While Németh was mounting Eastern Sugar, Slovak Prime Minister Robert Fico resigned in response to street protests in Bratislava that demanded justice for murdered journalist Ján Kuciak and his fiancée Martina Kušnírová. The resulting “reshuffle” that saw the former premier from Smer-SD (Direction-Social Democracy) replaced by a senior member of the party was met with further protest.(Siegfried Mortkowitz, “Slovak PM Robert Fico Resigns,” Politico, March 16, 2018. Accessed August 29, 2018. https://www.politico.eu/article/robert-fico-resigns-slovakia-prime-minister/.) In 2011, Németh collaborated with a film industry expert to create a “tornado-like object” (Fog, 2011) for Bratislava’s Námestie Slobody (Freedom Square).
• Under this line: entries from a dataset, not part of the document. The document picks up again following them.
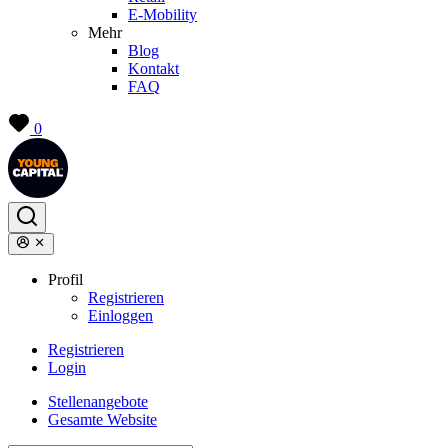
E-Mobility
Mehr
Blog
Kontakt
FAQ
0
Profil
Registrieren
Einloggen
Registrieren
Login
Stellenangebote
Gesamte Website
Using specially designed tools adapted from helicopter engines, the work generated analog “storm” effects in Slovakia’s representative public plaza.(E-mail exchange with Ilona Németh, September 9, 2018.) Németh has described the work as creating an “environment for reconstruction through a process of destruction,” a commentary on the square as a site where “politics turned itself into rituals and falsely declared a vision of better tomorrows.”(Ilona Németh, “Námestie Slobody Project,” Ilona Németh. Artist Website. Accessed August 29, 2018. http://www.ilonanemeth.sk/works/2011/.) In the present climate of exasperation, Németh’s Eastern Sugar was another proposition for a tactics of alteration, a subtle though sharp mode of critical institutional infiltration fit for a moment of democracy in despair.